A study indicated that the TyG index was correlated with a heightened probability of major adverse cardiovascular events (MACEs), with this probability increasing as the TyG index rose (TyG between 8.48 and 8.85: OR: 1.001; TyG between 8.85 and 9.18: OR: 1.04; TyG above 9.18: OR: 1.04) [15]. Furthermore, individuals with the highest TyG index exhibited a 1.47 times greater risk of MACEs over a one-year follow-up period [15]. In a separate 16-year longitudinal study, participants with elevated TyG levels demonstrated a 36% higher risk of developing cardiovascular disease compared to those with lower TyG levels (hazard ratio, 1.36) [16]. Another investigation involving 5014 subjects found that individuals with a higher TyG index had a 2.32-fold increased risk of cardiovascular disease [17]. Additionally, a systematic review concluded that patients with elevated TyG indices had a higher risk of coronary artery disease (CAD) (OR: 1.94) in comparison to those with lower TyG indices [18]. Patients with higher TyG levels were also more prone to having stenotic coronary arteries (OR: 3.49), more advanced plaques (OR: 1.67), and a greater number of affected vessels (OR: 2.33) [18]. Moreover, among patients with chronic coronary syndrome (CCS) or stable CAD, those with higher TyG index levels exhibited a trend towards a higher incidence of MACEs (HR: 1.24) [18].

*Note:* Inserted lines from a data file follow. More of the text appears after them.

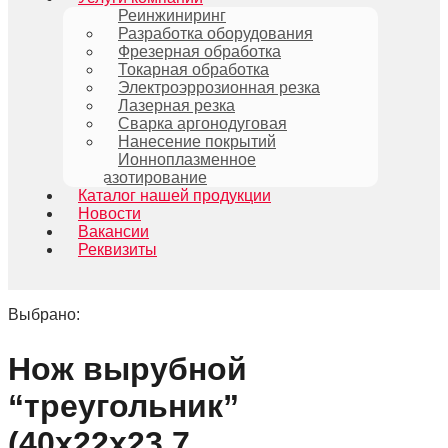
Реинжиниринг
Разработка оборудования
Фрезерная обработка
Токарная обработка
Электроэррозионная резка
Лазерная резка
Сварка аргонодуговая
Нанесение покрытий
Ионноплазменное
азотирование
Каталог нашей продукции
Новости
Вакансии
Реквизиты
Выбрано:
Нож вырубной
“треугольник”
(40х22х23,7…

A study examining 6463 patients revealed that the TyG-index had an AUC of 0.633 (95% CI: 0.645–0.681) for predicting CVD incidence and 0.669 (95% CI: 0.651–0.688) for CHD incidence. The optimal cutoff value for the TyG-index in detecting CVD was 9.03, with a sensitivity of 59.23% and specificity of 63.15%; for CHD, the same cutoff value yielded a sensitivity of 59.96% and specificity of 62.84% [19]. Another research study demonstrated that the AUC of the TyG index for predicting MACCEs was 0.604 (95% CI: 0.578–0.630; p < 0.001), with a cutoff value of 9.30, sensitivity of 0.552, and specificity of 0.613 [20].
Insulin resistance (IR) is associated with the onset of diabetes and cardiovascular diseases (CVDs). Even healthy adults may exhibit IR, which is a pivotal factor in the pathogenesis of atherosclerosis and coronary artery disease (CAD). IR can lead to abnormal metabolism and, when combined with glucose intolerance, increases the risk of CAD. Dysregulated insulin signaling can impair nitric oxide production, contributing to vascular rigidity. Factors such as nonenzymatic glycosylation of lipids, hypertriglyceridemia, and hyperglycemia play roles in the development of atherosclerosis. IR also augments sympathetic nervous system activity, renal sodium retention, and blood pressure while inducing metabolic effects that synergistically impair vascular and renal systems. Inadequate insulin signaling can activate systems that compromise cardiac function, and IR is linked to decreased cardiac autonomic function in non-diabetic patients [18].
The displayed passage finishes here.